We’ve lost our knowing
Photo by engin akyurt on Unsplash
I am not a scientist, a doctor or an epidemiologist. I am not a government official or a school administrator. I have but a sliver of knowledge on how a virus actually works, what the medical field looks like or what is really going on behind the scenes of this worldwide pandemic we are currently facing. I am simply a Mom who used to have a good head on her shoulders and used to have confidence to make decisions regarding myself and my family. Used to be.
Just a simple decision recently on whether or not I should meet a friend for coffee turned into the following thought process: Is it safe? Am I being reckless? Is all this isolation for not if I go? Are they being careful enough? Should I bring my own coffee? What’s the right thing to do?
I ask my husband, I ask some friends, I go back and forth back and forth back and forth. Over freaking coffee. Sound familiar?
Should I send the girls to pre-school this year? Is it safe? Is it responsible? Should I keep them home? Will that be good for them? Will that be good for ME? (NO). I only work part time, but should I stop working all together so we can better handle all this? I’ve lost too much this year, I cannot lose anymore.
What should I do? What should I do? What should I do? Please someone who knows something JUST TELL ME what to do.

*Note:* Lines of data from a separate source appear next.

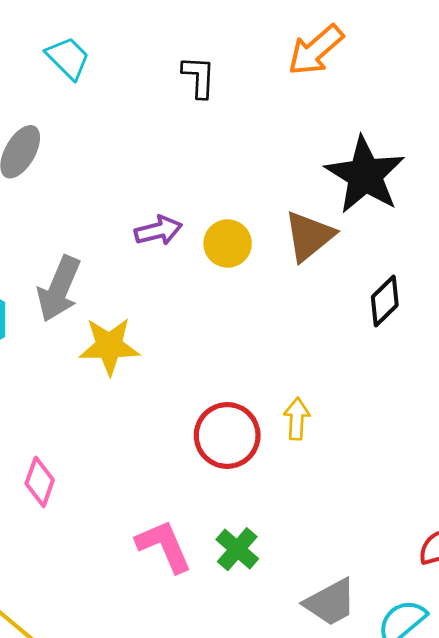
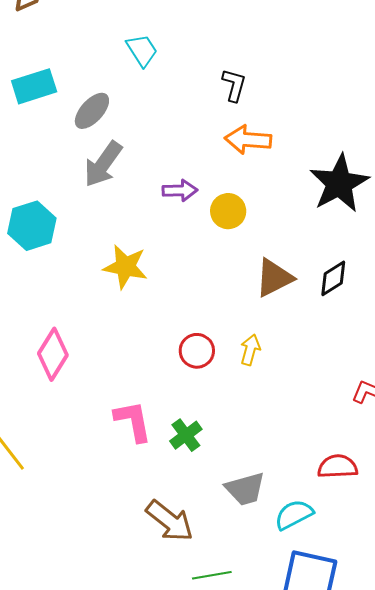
orange arrow: (316, 50) -> (248, 140), moved, turned 33
brown triangle: (309, 236) -> (274, 278), moved
gray arrow: (59, 289) -> (103, 164), moved
red circle: (227, 435) -> (197, 351), size x0.7
pink diamond: (40, 482) -> (53, 354), size x1.4

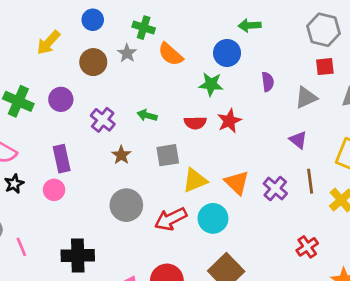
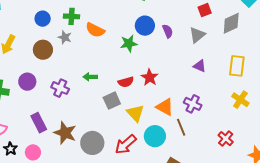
blue circle: (93, 20) -> (43, 19), moved
blue circle: (227, 53) -> (145, 26), moved
red star: (229, 121) -> (150, 77), moved
red semicircle: (195, 123) -> (126, 82), moved
brown star: (121, 155) -> (65, 133), moved, size x1.6
yellow triangle: (195, 180) -> (135, 113), turned -36
brown line: (310, 181) -> (181, 127), moved
pink circle: (54, 190) -> (33, 152), moved

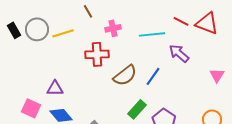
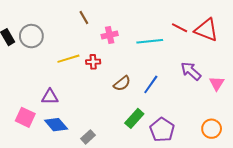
yellow line: (63, 33) -> (68, 59), moved
purple arrow: (179, 53) -> (191, 71), moved
red cross: (97, 54) -> (93, 62), size x0.6
brown semicircle: (125, 75) -> (122, 83), size x0.7

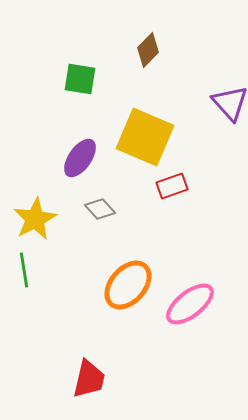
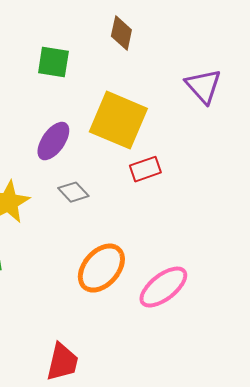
brown diamond: (148, 50) -> (121, 33), turned -32

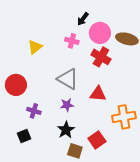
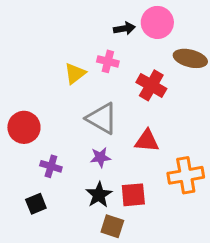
black arrow: (83, 19) -> (124, 28), turned -136
pink circle: (100, 33) -> (157, 22), moved
yellow triangle: (35, 47) -> (75, 73), moved
red square: (97, 140) -> (133, 195), moved, turned 30

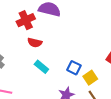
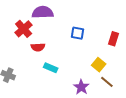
blue square: (74, 68) -> (77, 33), moved

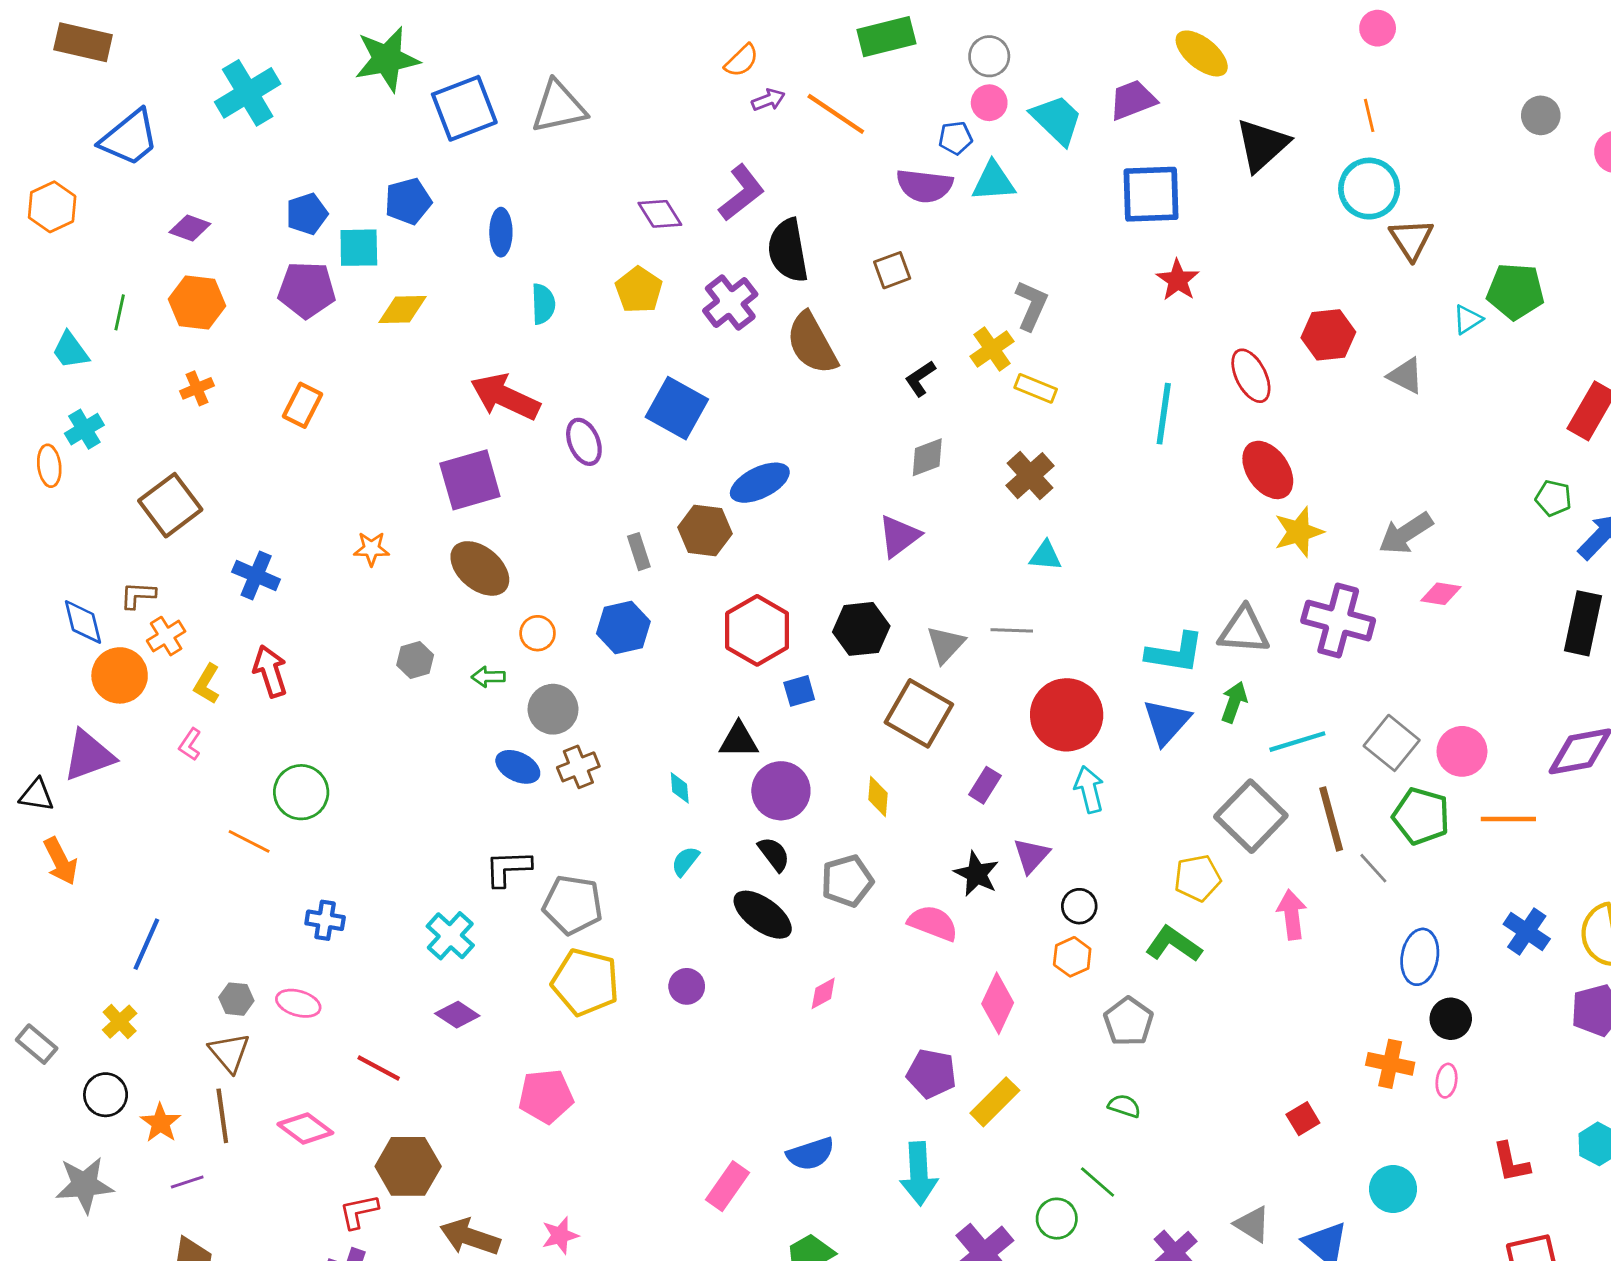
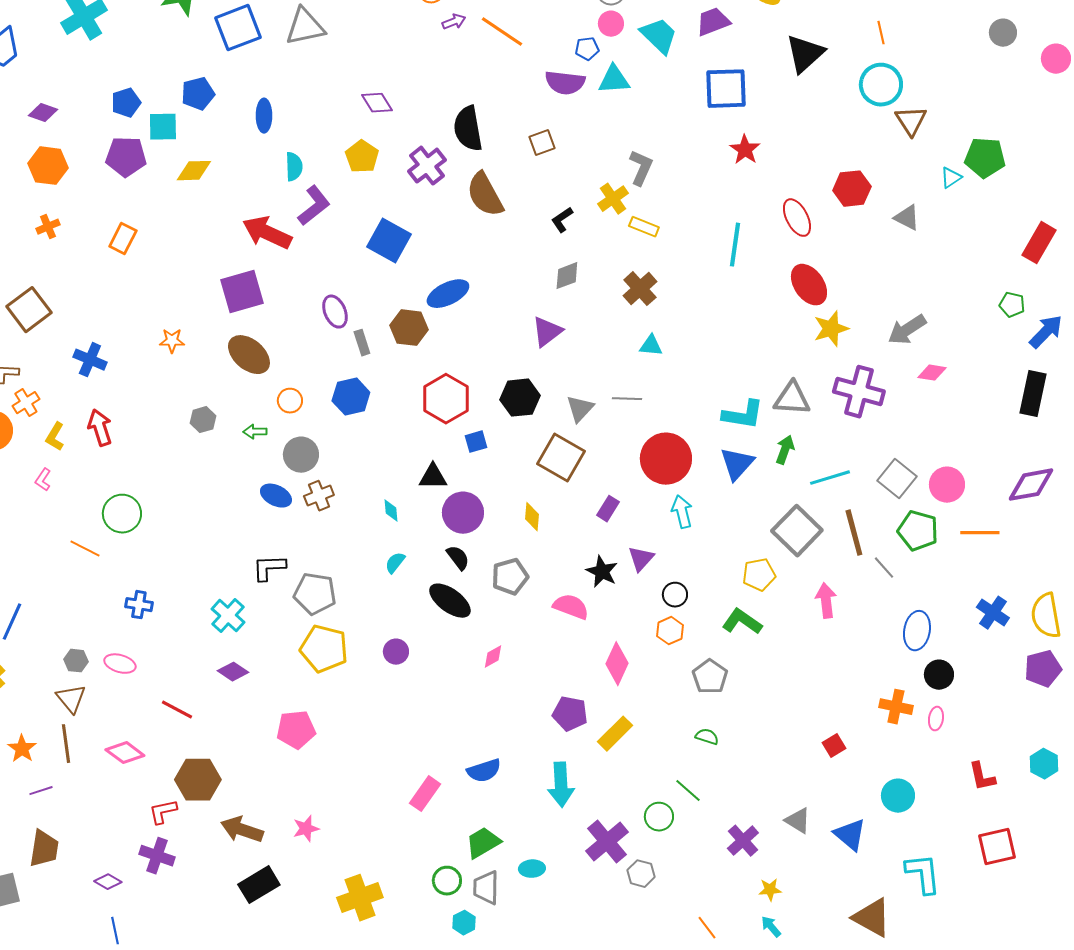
purple L-shape: (742, 193) -> (314, 206), moved
purple ellipse: (584, 442) -> (335, 312), moved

There is a verse in the bible that usually brings me peace, but if I am being honest it lately has brought me annoyance.
Matthew 6:34 says: “So do not worry or be anxious about tomorrow, for tomorrow will have worries and anxieties of its own.“
Oh sure, that sounds easy for somebody who isn’t trying to plan for a million different scenarios for her family and life right now. But Alas, it is true. Whenever I am feeling overwhelmed by decisions, it is usually because I am thinking of too many things at once. Break it down, I tell myself, one step, one decision at a time.
In my experience, a practical roadblock of doing the next thing in love is we are carrying too many things in the first place. What if we gave ourselves permission to hold just one thing at a time? – Emily P. Freeman
Here is what I also believe: the answers we are all looking for are not with the doctors or the scientists and are certainly not in our Facebook Mom groups. But the answers are there. Deep down. No really, they are. But you need to freaking listen. You are a mama bear gosh darn it and you have intuition that you are likely not listening to because you are comparing it to others and listening to too much chatter.

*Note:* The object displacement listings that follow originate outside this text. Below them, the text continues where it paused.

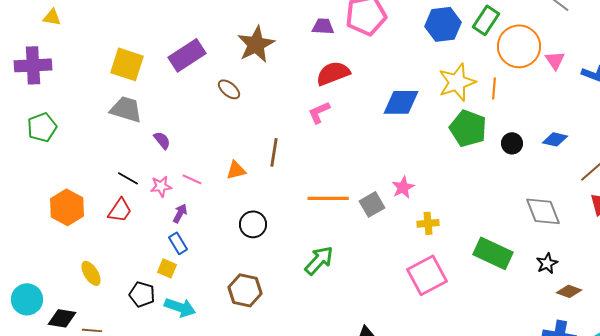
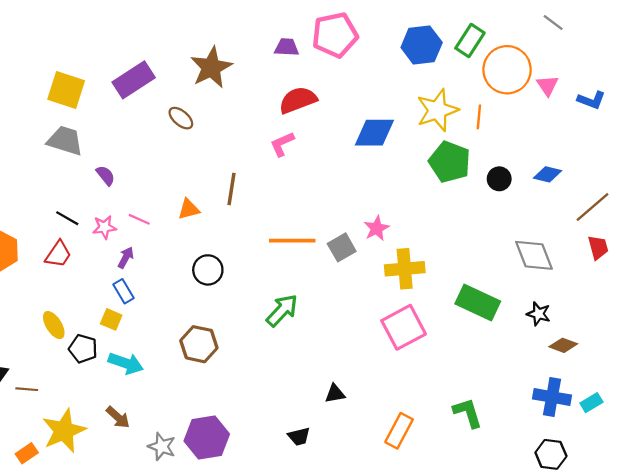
yellow cross: (428, 223) -> (405, 269), size x1.6
black star: (547, 263) -> (539, 314), turned -30
yellow ellipse: (91, 273) -> (54, 325), moved

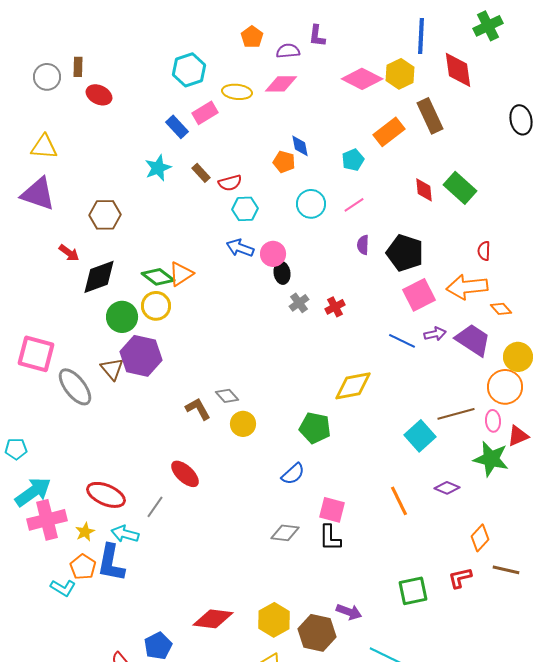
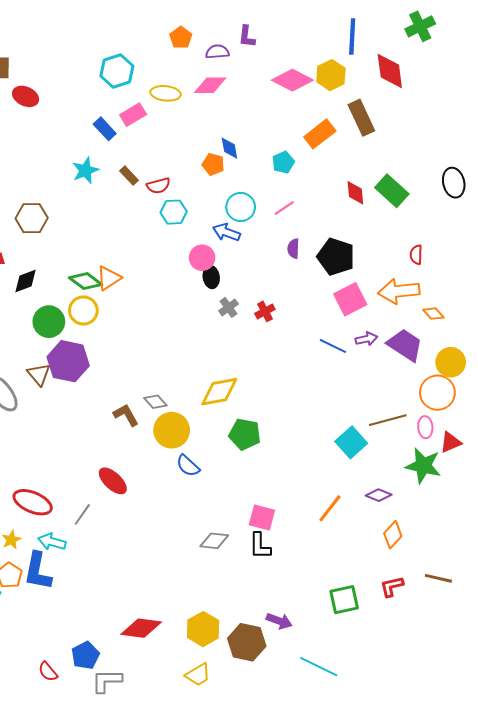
black ellipse: (521, 120) -> (454, 183), moved
blue arrow: (240, 248) -> (226, 232), moved
black diamond: (99, 277) -> (26, 281), size x0.7
yellow diamond: (353, 386) -> (219, 392), moved
yellow circle: (243, 424) -> (172, 430), size x1.4
blue semicircle: (293, 474) -> (188, 466), moved, turned 85
orange line: (399, 501) -> (330, 508), turned 64
orange diamond: (480, 538) -> (393, 535), moved

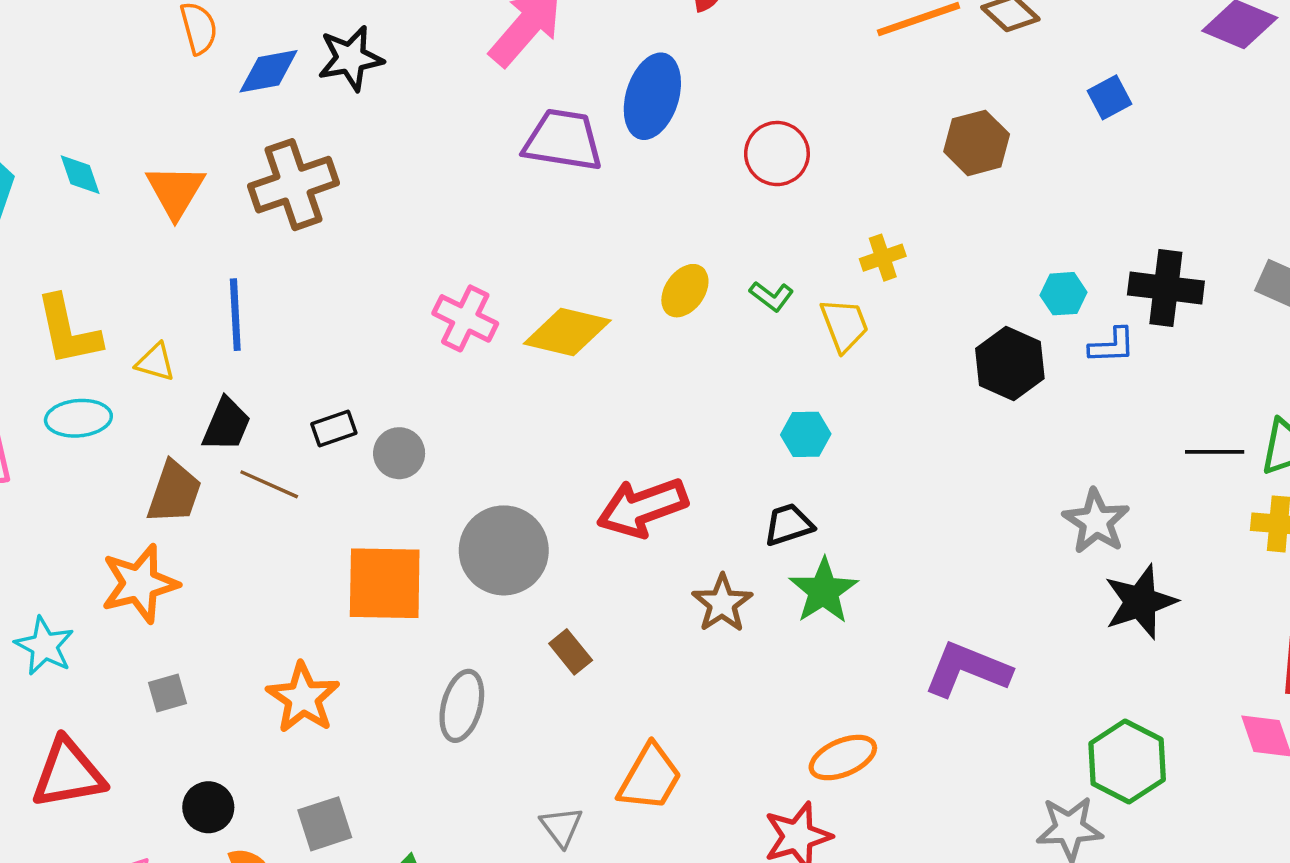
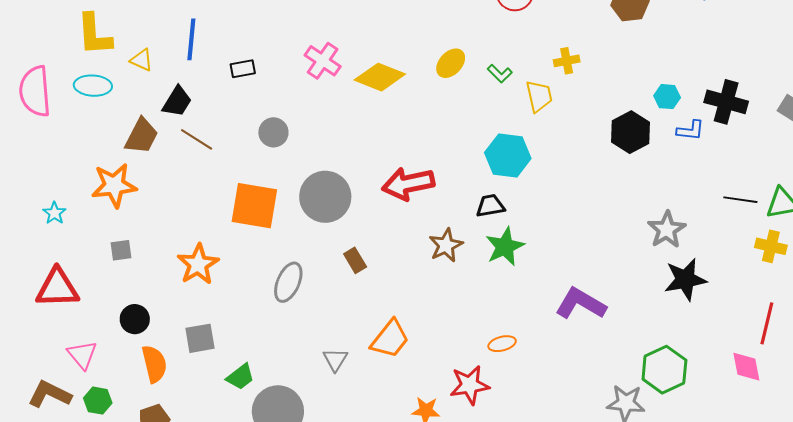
black rectangle: (334, 429) -> (243, 69), moved
cyan hexagon: (806, 434) -> (508, 156), size x1.6
cyan star: (44, 646) -> (54, 213), size x0.7
orange ellipse: (843, 758) -> (502, 344), size x0.7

The best thing we can do right now in this very chaotic moment in time is silence the chatter. Turn off the news. Turn off social media for a few days (or I don’t know maybe forever would be good too). Take a few days and listen to your mom gut, your intuition, your knowing. Pray about it and get quiet.
“What I’m finding to be most helpful more than any list, question, or sage advice is simply to get quiet in a room with Jesus on the regular, not for the sake of an answer but for the sake of love. I cannot promise your decision will be made with ease, but I can say that you’ll remember love is the important thing. And when you have a big decision to make, you need all the love and support you can possibly get.”
― Emily P. Freeman, The Next Right Thing: A Simple, Soulful Practice for Making Life Decisions
You don’t have to be a spiritual or religious person to have an inner knowing. We all have it, but it’s been lost. Don’t let my God and Bible talk deter you if that is not your belief. You have an intuition. Listen to it. Let it have a spot at the discussion table. Your answers might be different than your neighbors, your friends, but that doesn’t mean they are wrong. It means they are yours. Trust them. I’m trying to trust mine.